ARTIGO DE OPINIÃO: Outro Natal.

04/12/2024 18:30

Todos os anos, na noite de vinte e quatro de dezembro, comiam na cozinha, sentados nuns banquinhos baixos, colocados em frente da lareira. A tigela da sopa de Natal fumegava entre as mãos. O refogado era feito com o azeite do ano, cebola e alho picados, bacalhau desfiado grosseiramente e couves colhidas depois das noites de geada que as adocicavam. Duas cabeças de pão da Silvã, redondas e brancas, já migadas num alguidar de barro com um pouco de água da fervura, eram acrescentadas ao caldo.

As crianças deixavam os sapatinhos junto à lareira, depois da ceia, ao calor da cinza adormecida. Faziam os pedidos, em voz alta, ao Menino Jesus. Não variavam muito de ano para ano: meias e cuecas. Às vezes, como que por milagre das alturas, eram prendadas com chocolates pequeninos, embrulhados em pratas de várias cores, que reluzentes enchiam de brilho os olhos mal abertos, quando se levantavam de manhã cedinho para abrir as prendinhas, antes da missa de dia de Natal, na Vila. 

Iam a pé agarrados à mãe que os segurava para que não caíssem nos caminhos gelados. Chegavam à igreja velha. De abraços abertos, já no altar, estava o novo pároco. Alto, sereno, voz timbrada, gestos largos, mãos longas erguidas ao alto, para cima e para baixo, para a esquerda e para a direita. Entoavam cânticos em coro ao Menino que acabara de nascer, mais uma vez, todos os anos: «O Menino está dormindo um sono de amor profundo/ Os anjos lhe estão cantando/ É o Salvador do mundo!» O teclado do órgão, com fole, agitava-se sob os pés e as mãos ritmados do organista, ainda jovem, que acompanhava, com olhar cúmplice, as ordens do senhor vigário lá do altar. 

 No final da missa, faziam uma fila e subiam até ao altar onde estava um presépio grande feito com musgo. No cimo, uma cabana de madeira coberta de caruma, à frente do pinheiro colhido na mata. Lá estava ele altaneiro, enfeitado com uma grande estrela de prata, para iluminar os caminhos, e muitos anjinhos de papel de lustro, feitos na catequese. Pastores e ovelhas percorriam os montes bordados de pedrinhas e de atalhos desenhados com farinha branquinha de neve. Os reis, trajados a rigor, estavam quase a chegar à Lapinha de Belém. Tinham nomes bonitos com sons doces: Baltazar, Melchior e Gaspar. Traziam ouro, incenso e mirra. Cantando louvores ao Menino, lá iam beijar-lhe os pés ou as mãos, todo despidinho, coitadinho, cheiinho de frio.

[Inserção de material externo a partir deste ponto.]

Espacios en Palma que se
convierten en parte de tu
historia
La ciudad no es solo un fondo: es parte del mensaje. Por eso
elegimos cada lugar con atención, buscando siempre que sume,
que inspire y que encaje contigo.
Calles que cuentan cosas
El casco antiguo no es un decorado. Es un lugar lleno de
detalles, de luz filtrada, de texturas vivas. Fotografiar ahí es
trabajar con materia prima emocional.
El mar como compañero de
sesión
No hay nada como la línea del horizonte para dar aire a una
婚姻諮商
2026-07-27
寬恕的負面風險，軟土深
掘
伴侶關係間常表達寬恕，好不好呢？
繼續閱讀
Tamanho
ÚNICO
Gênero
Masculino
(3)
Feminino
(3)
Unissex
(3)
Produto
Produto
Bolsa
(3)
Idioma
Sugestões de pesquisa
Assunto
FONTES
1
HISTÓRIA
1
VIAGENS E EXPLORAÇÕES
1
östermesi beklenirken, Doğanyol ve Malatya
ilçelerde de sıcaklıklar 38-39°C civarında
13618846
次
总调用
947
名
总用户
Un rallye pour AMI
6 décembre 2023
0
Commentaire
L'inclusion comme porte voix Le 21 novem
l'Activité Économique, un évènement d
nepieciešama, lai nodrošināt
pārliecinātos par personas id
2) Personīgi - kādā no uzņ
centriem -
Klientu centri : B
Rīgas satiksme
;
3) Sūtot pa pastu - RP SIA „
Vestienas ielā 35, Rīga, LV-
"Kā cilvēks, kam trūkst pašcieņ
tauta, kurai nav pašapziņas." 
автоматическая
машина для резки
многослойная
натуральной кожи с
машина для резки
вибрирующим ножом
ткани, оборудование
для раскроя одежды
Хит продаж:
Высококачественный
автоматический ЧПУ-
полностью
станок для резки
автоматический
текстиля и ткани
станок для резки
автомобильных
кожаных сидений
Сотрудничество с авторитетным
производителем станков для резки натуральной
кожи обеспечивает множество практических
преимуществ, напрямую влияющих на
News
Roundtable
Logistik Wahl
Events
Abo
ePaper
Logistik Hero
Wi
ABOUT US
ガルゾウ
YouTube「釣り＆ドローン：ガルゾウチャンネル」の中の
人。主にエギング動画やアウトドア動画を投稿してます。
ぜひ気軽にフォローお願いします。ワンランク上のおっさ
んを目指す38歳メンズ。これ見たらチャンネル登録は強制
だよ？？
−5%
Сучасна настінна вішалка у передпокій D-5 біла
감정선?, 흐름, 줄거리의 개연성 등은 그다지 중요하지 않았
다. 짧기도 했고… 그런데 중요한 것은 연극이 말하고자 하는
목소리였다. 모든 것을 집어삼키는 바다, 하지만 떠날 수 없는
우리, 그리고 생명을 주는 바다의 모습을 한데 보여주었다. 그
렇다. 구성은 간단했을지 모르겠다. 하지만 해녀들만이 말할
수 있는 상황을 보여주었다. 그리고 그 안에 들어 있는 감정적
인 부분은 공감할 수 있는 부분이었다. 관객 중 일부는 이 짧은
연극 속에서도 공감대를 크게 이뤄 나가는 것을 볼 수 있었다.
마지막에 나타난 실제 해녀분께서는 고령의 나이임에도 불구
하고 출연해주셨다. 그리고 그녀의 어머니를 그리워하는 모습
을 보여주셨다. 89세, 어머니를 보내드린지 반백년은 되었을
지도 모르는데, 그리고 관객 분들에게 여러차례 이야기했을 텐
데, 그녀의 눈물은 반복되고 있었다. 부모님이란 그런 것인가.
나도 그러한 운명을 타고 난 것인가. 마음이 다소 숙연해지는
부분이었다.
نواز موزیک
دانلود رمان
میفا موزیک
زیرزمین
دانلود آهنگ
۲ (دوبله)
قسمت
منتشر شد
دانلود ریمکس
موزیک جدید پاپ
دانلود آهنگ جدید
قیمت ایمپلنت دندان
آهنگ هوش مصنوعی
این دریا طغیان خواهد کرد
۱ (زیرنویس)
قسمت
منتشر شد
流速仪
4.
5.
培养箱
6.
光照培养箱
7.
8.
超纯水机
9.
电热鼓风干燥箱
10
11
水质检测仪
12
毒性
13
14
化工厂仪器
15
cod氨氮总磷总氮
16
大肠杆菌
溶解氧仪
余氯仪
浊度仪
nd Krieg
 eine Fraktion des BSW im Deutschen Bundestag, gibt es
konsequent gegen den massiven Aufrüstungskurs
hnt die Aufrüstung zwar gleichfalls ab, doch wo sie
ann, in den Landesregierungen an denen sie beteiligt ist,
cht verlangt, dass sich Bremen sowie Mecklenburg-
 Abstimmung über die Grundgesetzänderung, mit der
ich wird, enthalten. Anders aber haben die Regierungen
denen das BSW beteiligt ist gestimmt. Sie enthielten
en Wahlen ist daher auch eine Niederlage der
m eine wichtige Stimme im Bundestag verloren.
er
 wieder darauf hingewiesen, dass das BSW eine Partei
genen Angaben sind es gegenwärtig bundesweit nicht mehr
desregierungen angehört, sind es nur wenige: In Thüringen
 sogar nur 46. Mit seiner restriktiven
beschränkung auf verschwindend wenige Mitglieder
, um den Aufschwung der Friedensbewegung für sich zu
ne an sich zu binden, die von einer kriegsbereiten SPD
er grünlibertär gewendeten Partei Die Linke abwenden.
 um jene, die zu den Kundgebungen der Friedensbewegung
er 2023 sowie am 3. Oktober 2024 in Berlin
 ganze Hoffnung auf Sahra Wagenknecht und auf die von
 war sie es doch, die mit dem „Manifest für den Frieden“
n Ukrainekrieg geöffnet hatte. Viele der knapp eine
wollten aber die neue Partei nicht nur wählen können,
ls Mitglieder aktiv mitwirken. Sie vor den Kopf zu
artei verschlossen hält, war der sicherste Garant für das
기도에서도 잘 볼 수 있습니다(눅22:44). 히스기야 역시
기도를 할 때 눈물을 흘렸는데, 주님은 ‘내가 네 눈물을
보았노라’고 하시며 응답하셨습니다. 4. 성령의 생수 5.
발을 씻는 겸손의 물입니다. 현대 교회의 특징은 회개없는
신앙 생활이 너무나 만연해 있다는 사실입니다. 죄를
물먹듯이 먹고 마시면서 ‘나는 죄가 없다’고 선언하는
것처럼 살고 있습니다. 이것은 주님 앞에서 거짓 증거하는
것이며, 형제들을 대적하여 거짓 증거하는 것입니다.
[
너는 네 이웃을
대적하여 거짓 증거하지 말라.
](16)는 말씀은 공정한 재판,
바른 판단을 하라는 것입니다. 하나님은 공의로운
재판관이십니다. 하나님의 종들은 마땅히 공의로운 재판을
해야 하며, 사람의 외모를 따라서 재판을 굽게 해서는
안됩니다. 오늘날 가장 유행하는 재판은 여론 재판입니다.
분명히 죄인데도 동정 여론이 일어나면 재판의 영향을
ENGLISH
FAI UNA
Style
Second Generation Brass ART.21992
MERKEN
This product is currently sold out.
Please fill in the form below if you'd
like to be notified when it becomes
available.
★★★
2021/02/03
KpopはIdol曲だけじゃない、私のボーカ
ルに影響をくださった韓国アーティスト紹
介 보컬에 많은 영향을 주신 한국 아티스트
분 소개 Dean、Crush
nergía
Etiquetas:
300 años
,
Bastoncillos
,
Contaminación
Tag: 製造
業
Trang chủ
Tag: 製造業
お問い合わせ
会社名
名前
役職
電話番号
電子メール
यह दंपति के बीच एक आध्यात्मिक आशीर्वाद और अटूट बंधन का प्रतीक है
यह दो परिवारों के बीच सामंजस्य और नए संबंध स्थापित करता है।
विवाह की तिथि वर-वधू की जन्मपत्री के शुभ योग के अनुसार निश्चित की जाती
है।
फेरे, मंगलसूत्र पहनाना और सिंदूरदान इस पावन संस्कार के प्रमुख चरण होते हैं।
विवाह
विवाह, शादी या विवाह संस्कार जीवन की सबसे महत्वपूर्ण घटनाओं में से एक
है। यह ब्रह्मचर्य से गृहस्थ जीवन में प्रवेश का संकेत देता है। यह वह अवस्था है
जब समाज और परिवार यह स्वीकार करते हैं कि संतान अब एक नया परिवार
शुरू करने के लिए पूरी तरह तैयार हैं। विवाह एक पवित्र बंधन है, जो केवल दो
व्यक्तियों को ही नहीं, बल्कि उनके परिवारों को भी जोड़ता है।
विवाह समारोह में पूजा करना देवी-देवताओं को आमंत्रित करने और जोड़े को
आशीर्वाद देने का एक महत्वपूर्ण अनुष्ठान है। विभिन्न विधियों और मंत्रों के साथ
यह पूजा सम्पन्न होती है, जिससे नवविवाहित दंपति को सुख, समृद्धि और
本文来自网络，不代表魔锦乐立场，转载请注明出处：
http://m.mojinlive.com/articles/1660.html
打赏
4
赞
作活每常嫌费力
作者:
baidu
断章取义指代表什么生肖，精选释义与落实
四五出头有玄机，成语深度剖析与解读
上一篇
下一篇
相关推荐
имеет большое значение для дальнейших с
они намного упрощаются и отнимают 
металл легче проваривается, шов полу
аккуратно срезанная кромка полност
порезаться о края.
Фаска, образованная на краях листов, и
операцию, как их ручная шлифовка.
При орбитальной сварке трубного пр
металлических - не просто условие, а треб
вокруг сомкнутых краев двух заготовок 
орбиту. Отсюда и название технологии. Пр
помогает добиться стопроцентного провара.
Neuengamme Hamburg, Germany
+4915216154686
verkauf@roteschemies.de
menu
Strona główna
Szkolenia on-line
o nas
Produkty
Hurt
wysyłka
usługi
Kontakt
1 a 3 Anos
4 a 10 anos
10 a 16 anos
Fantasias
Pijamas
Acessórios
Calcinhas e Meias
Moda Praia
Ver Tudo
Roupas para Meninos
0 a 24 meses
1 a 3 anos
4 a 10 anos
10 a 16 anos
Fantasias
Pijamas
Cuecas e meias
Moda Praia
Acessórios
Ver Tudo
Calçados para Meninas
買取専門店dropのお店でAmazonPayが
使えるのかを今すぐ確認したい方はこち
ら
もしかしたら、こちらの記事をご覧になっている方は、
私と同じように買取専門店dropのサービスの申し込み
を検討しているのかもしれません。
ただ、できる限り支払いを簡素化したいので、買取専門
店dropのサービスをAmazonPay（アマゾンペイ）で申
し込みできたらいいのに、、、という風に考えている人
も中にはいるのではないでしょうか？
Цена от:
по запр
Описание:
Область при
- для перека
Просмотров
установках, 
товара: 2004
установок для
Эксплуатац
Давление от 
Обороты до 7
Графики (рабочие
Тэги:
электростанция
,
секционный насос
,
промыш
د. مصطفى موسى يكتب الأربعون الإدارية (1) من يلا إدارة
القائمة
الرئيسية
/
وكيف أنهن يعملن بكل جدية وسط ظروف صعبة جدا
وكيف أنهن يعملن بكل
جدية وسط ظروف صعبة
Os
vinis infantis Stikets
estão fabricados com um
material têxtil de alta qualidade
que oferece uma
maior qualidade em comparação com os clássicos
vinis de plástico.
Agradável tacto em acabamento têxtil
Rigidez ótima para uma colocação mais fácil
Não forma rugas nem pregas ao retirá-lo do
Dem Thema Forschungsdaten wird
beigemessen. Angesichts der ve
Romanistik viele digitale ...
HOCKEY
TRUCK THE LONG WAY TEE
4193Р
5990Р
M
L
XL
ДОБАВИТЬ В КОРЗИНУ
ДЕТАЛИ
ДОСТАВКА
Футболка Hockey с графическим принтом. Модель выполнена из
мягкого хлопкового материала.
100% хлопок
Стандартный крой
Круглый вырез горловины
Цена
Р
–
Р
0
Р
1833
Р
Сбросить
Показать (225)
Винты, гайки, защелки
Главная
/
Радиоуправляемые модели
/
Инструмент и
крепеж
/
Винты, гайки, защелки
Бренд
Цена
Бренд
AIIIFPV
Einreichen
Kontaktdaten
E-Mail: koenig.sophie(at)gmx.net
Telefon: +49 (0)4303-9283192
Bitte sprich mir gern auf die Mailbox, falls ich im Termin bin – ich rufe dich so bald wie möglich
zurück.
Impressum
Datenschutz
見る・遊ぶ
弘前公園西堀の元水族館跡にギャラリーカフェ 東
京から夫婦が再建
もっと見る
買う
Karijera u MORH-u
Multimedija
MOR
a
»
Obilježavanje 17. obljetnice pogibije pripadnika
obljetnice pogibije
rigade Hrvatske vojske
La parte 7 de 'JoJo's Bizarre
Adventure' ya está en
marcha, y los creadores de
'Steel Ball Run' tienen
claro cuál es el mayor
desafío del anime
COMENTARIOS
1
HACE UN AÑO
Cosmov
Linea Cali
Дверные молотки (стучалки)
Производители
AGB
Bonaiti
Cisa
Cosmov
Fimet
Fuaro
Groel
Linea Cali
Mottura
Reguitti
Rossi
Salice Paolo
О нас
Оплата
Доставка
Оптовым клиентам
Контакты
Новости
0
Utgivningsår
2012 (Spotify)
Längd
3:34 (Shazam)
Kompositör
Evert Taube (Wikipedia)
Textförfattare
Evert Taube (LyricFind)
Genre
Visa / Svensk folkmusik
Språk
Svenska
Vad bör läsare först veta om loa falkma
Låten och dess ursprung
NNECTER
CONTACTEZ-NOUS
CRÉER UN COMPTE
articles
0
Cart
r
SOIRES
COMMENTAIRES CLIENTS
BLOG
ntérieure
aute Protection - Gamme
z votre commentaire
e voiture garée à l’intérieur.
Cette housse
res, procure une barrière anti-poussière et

Agora quase nada disso importa. Um mês ou mais antes do Natal já as montras da cidade se iluminam, já a passadeira vermelha atravessa as ruas, já a música natalícia se evade dos altifalantes, já a azáfama da compra dos presentes de Natal agita os espaços comerciais a ver quem vende por melhor preço muitas coisas supérfluas, mas urgentes. O grande dia não tarda e há que o comemorar a preceito, com prendinhas e lacinhos para todos os mais chegados e os menos chegados. 

Nos espaços sofisticadamente decorados, um velho bonacheirão de vestes vermelhas e barbas brancas pousa sentado num trono, com o regaço pronto para acolher as crianças. As filas para o cumprimentarem enchem-se de gritos infantis.

O menino Jesus observa a turba ruidosa e afasta-se.  Só regressará no Dia de Natal ao coração dos homens de boa vontade.